== Extracted records ==

===

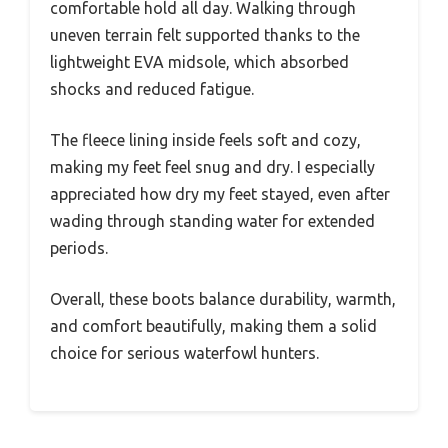
comfortable hold all day. Walking through
uneven terrain felt supported thanks to the
lightweight EVA midsole, which absorbed
shocks and reduced fatigue.
The fleece lining inside feels soft and cozy,
making my feet feel snug and dry. I especially
appreciated how dry my feet stayed, even after
wading through standing water for extended
periods.
Overall, these boots balance durability, warmth,
and comfort beautifully, making them a solid
choice for serious waterfowl hunters.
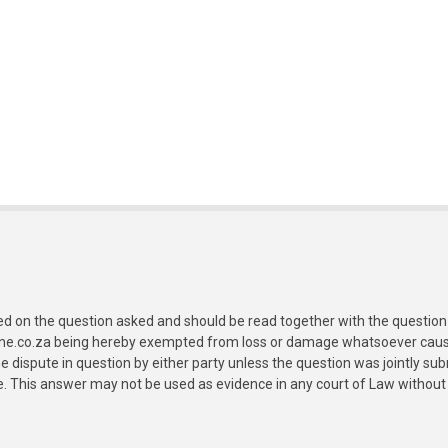
ed on the question asked and should be read together with the question 
ine.co.za being hereby exempted from loss or damage whatsoever caused
e dispute in question by either party unless the question was jointly 
e. This answer may not be used as evidence in any court of Law without 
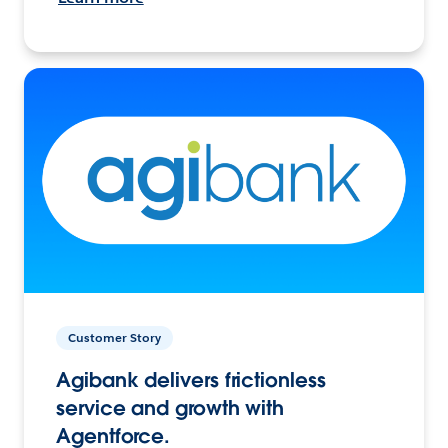
Customer Story
Agibank delivers frictionless
service and growth with
Agentforce.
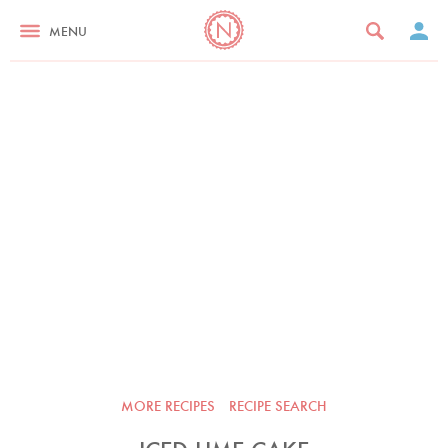
MENU
MORE RECIPES
RECIPE SEARCH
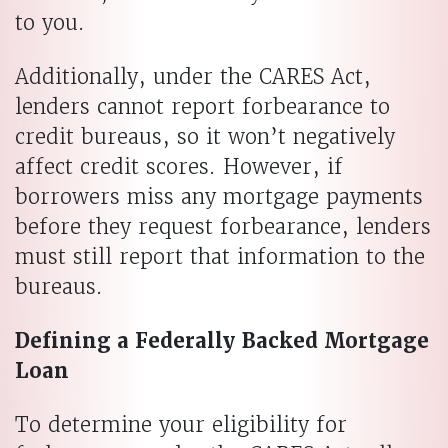
to you.
Additionally, under the CARES Act,
lenders cannot report forbearance to
credit bureaus, so it won’t negatively
affect credit scores. However, if
borrowers miss any mortgage payments
before they request forbearance, lenders
must still report that information to the
bureaus.
Defining a Federally Backed Mortgage
Loan
To determine your eligibility for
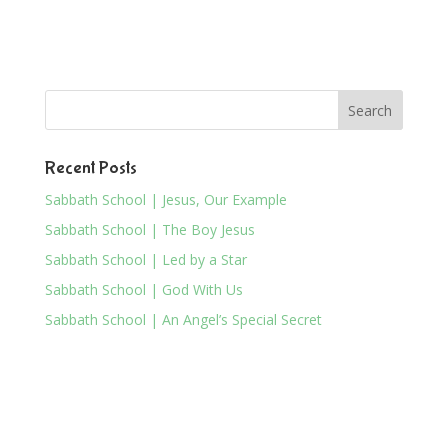
Recent Posts
Sabbath School | Jesus, Our Example
Sabbath School | The Boy Jesus
Sabbath School | Led by a Star
Sabbath School | God With Us
Sabbath School | An Angel’s Special Secret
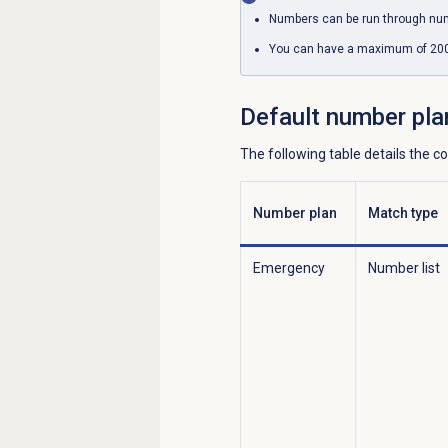
Numbers can be run through nu
You can have a maximum of 200 
Default
number pla
The following table details the 
Number plan
Match type
Emergency
Number list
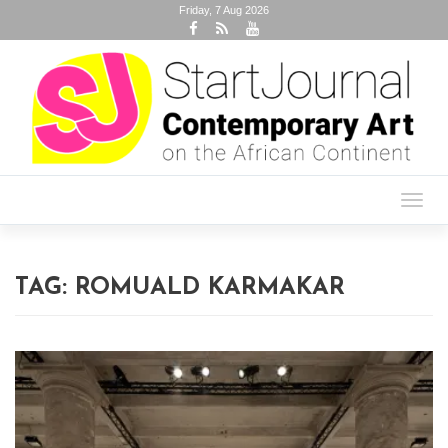
Friday, 7 Aug 2026
Toggl
navig
TAG:
ROMUALD KARMAKAR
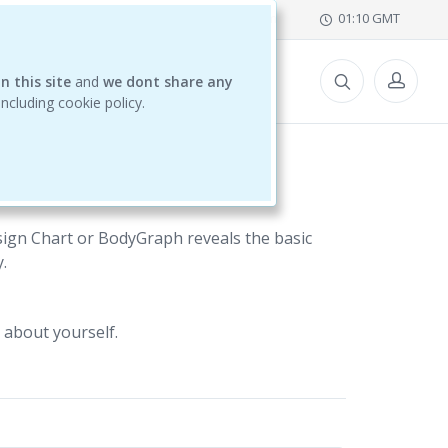
office@ihdschool.com
01:10 GMT
n this site
CES
and
we dont share any
 including cookie policy.
ign Chart or BodyGraph reveals the basic
.
 about yourself.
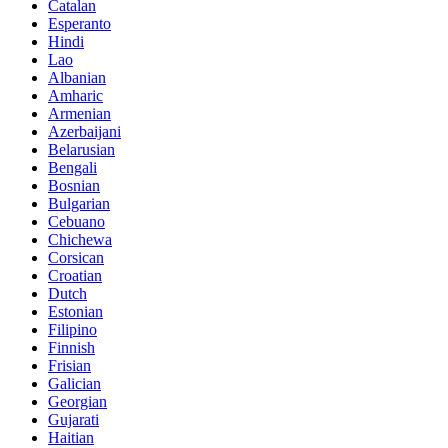
Catalan
Esperanto
Hindi
Lao
Albanian
Amharic
Armenian
Azerbaijani
Belarusian
Bengali
Bosnian
Bulgarian
Cebuano
Chichewa
Corsican
Croatian
Dutch
Estonian
Filipino
Finnish
Frisian
Galician
Georgian
Gujarati
Haitian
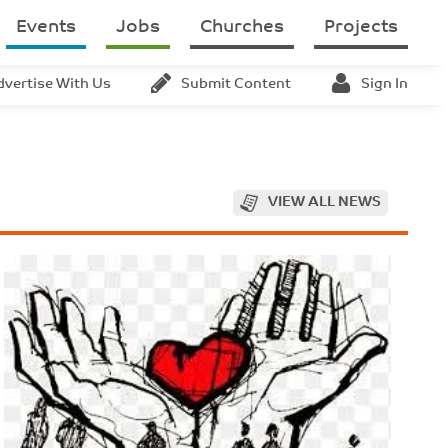
Events
Jobs
Churches
Projects
dvertise With Us
Submit Content
Sign In
VIEW ALL NEWS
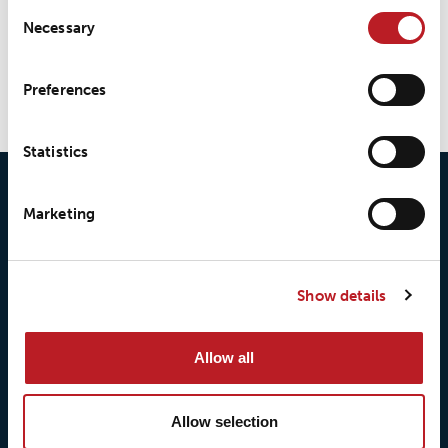
Consent
Necessary
Selection
LOXY® REX P9201.20/10
Preferences
Statistics
Marketing
Show details
© 2026 • Loxy AS
Allow all
Allow selection
About Loxy
Products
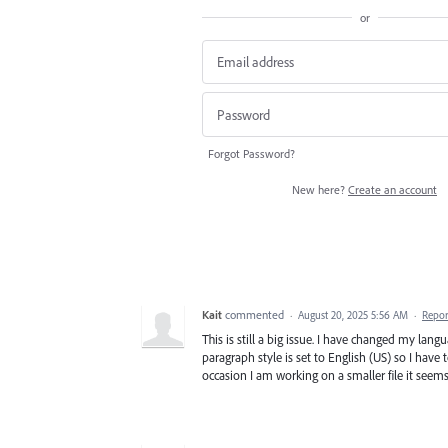
or
Forgot Password?
New here?
Create an account
Kait
commented
·
August 20, 2025 5:56 AM
·
Repor
This is still a big issue. I have changed my lang
paragraph style is set to English (US) so I have 
occasion I am working on a smaller file it seems 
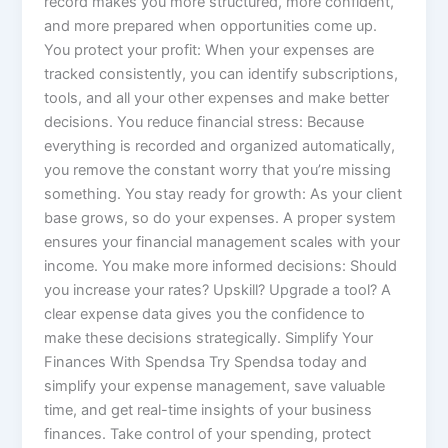
record makes you more structured, more confident,
and more prepared when opportunities come up.
You protect your profit: When your expenses are
tracked consistently, you can identify subscriptions,
tools, and all your other expenses and make better
decisions. You reduce financial stress: Because
everything is recorded and organized automatically,
you remove the constant worry that you’re missing
something. You stay ready for growth: As your client
base grows, so do your expenses. A proper system
ensures your financial management scales with your
income. You make more informed decisions: Should
you increase your rates? Upskill? Upgrade a tool? A
clear expense data gives you the confidence to
make these decisions strategically. Simplify Your
Finances With Spendsa Try Spendsa today and
simplify your expense management, save valuable
time, and get real-time insights of your business
finances. Take control of your spending, protect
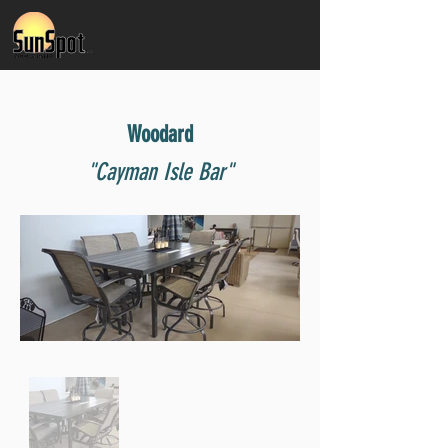
Woodard
"Cayman Isle Bar"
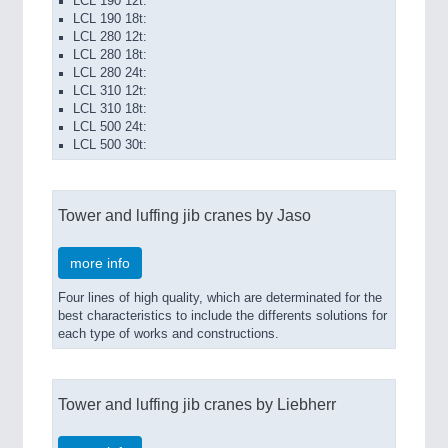
LCL 190 12t:
LCL 190 18t:
LCL 280 12t:
LCL 280 18t:
LCL 280 24t:
LCL 310 12t:
LCL 310 18t:
LCL 500 24t:
LCL 500 30t:
Tower and luffing jib cranes by Jaso
more info
Four lines of high quality, which are determinated for the
best characteristics to include the differents solutions for
each type of works and constructions.
Tower and luffing jib cranes by Liebherr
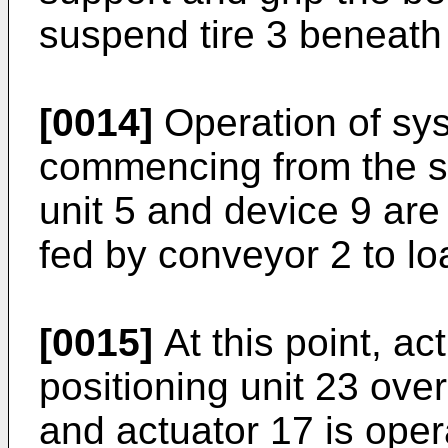
suspend tire 3 beneath
[0014]
Operation of sys
commencing from the st
unit 5 and device 9 are
fed by conveyor 2 to lo
[0015]
At this point, ac
positioning unit 23 over 
and actuator 17 is oper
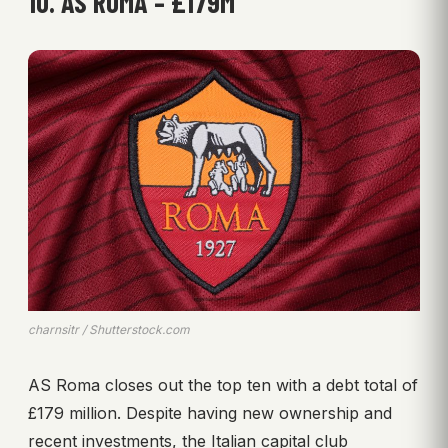
10. AS ROMA – £179M
charnsitr / Shutterstock.com
AS Roma closes out the top ten with a debt total of
£179 million. Despite having new ownership and
recent investments, the Italian capital club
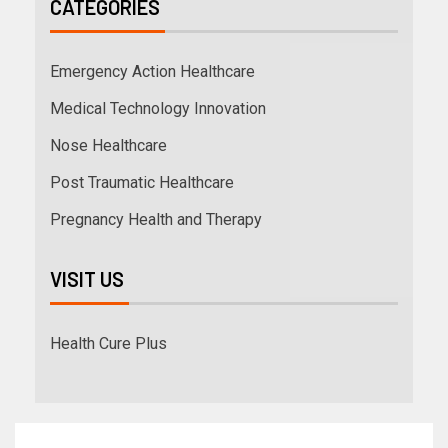
CATEGORIES
Emergency Action Healthcare
Medical Technology Innovation
Nose Healthcare
Post Traumatic Healthcare
Pregnancy Health and Therapy
VISIT US
Health Cure Plus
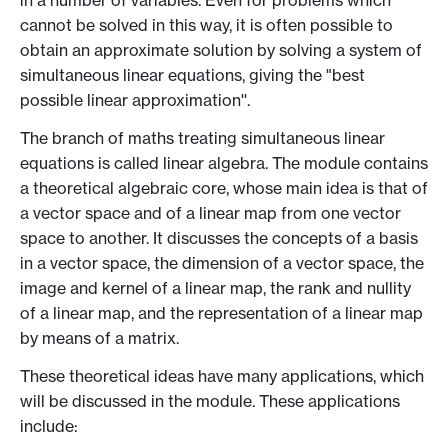
in a number of variables. Even for problems which
cannot be solved in this way, it is often possible to
obtain an approximate solution by solving a system of
simultaneous linear equations, giving the "best
possible linear approximation''.
The branch of maths treating simultaneous linear
equations is called linear algebra. The module contains
a theoretical algebraic core, whose main idea is that of
a vector space and of a linear map from one vector
space to another. It discusses the concepts of a basis
in a vector space, the dimension of a vector space, the
image and kernel of a linear map, the rank and nullity
of a linear map, and the representation of a linear map
by means of a matrix.
These theoretical ideas have many applications, which
will be discussed in the module. These applications
include:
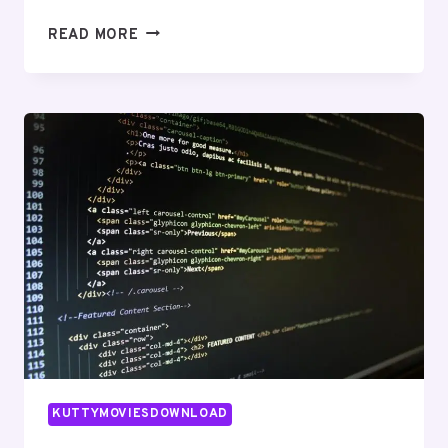
RELIABLE
READ MORE
ONLINE
NETWORK
570010535
FOR
EXPANSION
KUTTYMOVIESDOWNLOAD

===

== Exercise description ==
The preceding listing is to be restated word for word, with every picture omitted.

== Exercise response ==
comfortable hold all day. Walking through
uneven terrain felt supported thanks to the
lightweight EVA midsole, which absorbed
shocks and reduced fatigue.
The fleece lining inside feels soft and cozy,
making my feet feel snug and dry. I especially
appreciated how dry my feet stayed, even after
wading through standing water for extended
periods.
Overall, these boots balance durability, warmth,
and comfort beautifully, making them a solid
choice for serious waterfowl hunters.
ed on the question asked and should be read together with the question 
ine.co.za being hereby exempted from loss or damage whatsoever caused
e dispute in question by either party unless the question was jointly 
e. This answer may not be used as evidence in any court of Law without 
Customer Story
Agibank delivers frictionless
service and growth with
Agentforce.
MENU
MORE RECIPES
RECIPE SEARCH
to you.
Additionally, under the CARES Act,
lenders cannot report forbearance to
credit bureaus, so it won’t negatively
affect credit scores. However, if
borrowers miss any mortgage payments
before they request forbearance, lenders
must still report that information to the
bureaus.
Defining a Federally Backed Mortgage
Loan
To determine your eligibility for
Recent Posts
Sabbath School | Jesus, Our Example
Sabbath School | The Boy Jesus
Sabbath School | Led by a Star
Sabbath School | God With Us
Sabbath School | An Angel’s Special Secret
Numbers can be run through nu
You can have a maximum of 200 
Default
number pla
The following table details the 
Number plan
Match type
Emergency
Number list
Friday, 7 Aug 2026
Toggl
navig
TAG:
ROMUALD KARMAKAR
office@ihdschool.com
01:10 GMT
n this site
CES
and
we dont share any
 including cookie policy.
ign Chart or BodyGraph reveals the basic
.
 about yourself.
Catalan
Esperanto
Hindi
Lao
Albanian
Amharic
Armenian
Azerbaijani
Belarusian
Bengali
Bosnian
Bulgarian
Cebuano
Chichewa
Corsican
Croatian
Dutch
Estonian
Filipino
Finnish
Frisian
Galician
Georgian
Gujarati
Haitian
Events
Jobs
Churches
Projects
dvertise With Us
Submit Content
Sign In
VIEW ALL NEWS
Consent
Necessary
Selection
LOXY® REX P9201.20/10
Preferences
Statistics
Marketing
Show details
© 2026 • Loxy AS
Allow all
Allow selection
About Loxy
Products
or
Forgot Password?
New here?
Create an account
Kait
commented
·
August 20, 2025 5:56 AM
·
Repor
This is still a big issue. I have changed my lang
paragraph style is set to English (US) so I have 
occasion I am working on a smaller file it seems 
record makes you more structured, more confident,
and more prepared when opportunities come up.
You protect your profit: When your expenses are
tracked consistently, you can identify subscriptions,
tools, and all your other expenses and make better
decisions. You reduce financial stress: Because
everything is recorded and organized automatically,
you remove the constant worry that you’re missing
something. You stay ready for growth: As your client
base grows, so do your expenses. A proper system
ensures your financial management scales with your
income. You make more informed decisions: Should
you increase your rates? Upskill? Upgrade a tool? A
clear expense data gives you the confidence to
make these decisions strategically. Simplify Your
Finances With Spendsa Try Spendsa today and
simplify your expense management, save valuable
time, and get real-time insights of your business
finances. Take control of your spending, protect
Woodard
"Cayman Isle Bar"
LCL 190 12t:
LCL 190 18t:
LCL 280 12t:
LCL 280 18t:
LCL 280 24t:
LCL 310 12t:
LCL 310 18t:
LCL 500 24t:
LCL 500 30t:
Tower and luffing jib cranes by Jaso
more info
Four lines of high quality, which are determinated for the
best characteristics to include the differents solutions for
each type of works and constructions.
Tower and luffing jib cranes by Liebherr
suspend tire 3 beneath
[0014]
Operation of sys
commencing from the st
unit 5 and device 9 are
fed by conveyor 2 to lo
[0015]
At this point, ac
positioning unit 23 over 
and actuator 17 is oper
10. AS ROMA – £179M
charnsitr / Shutterstock.com
AS Roma closes out the top ten with a debt total of
£179 million. Despite having new ownership and
recent investments, the Italian capital club
CATEGORIES
Emergency Action Healthcare
Medical Technology Innovation
Nose Healthcare
Post Traumatic Healthcare
Pregnancy Health and Therapy
VISIT US
Health Cure Plus
in a number of variables. Even for problems which
cannot be solved in this way, it is often possible to
obtain an approximate solution by solving a system of
simultaneous linear equations, giving the "best
possible linear approximation''.
The branch of maths treating simultaneous linear
equations is called linear algebra. The module contains
a theoretical algebraic core, whose main idea is that of
a vector space and of a linear map from one vector
space to another. It discusses the concepts of a basis
in a vector space, the dimension of a vector space, the
image and kernel of a linear map, the rank and nullity
of a linear map, and the representation of a linear map
by means of a matrix.
These theoretical ideas have many applications, which
will be discussed in the module. These applications
include:
RELIABLE
READ MORE
ONLINE
NETWORK
570010535
FOR
EXPANSION
KUTTYMOVIESDOWNLOAD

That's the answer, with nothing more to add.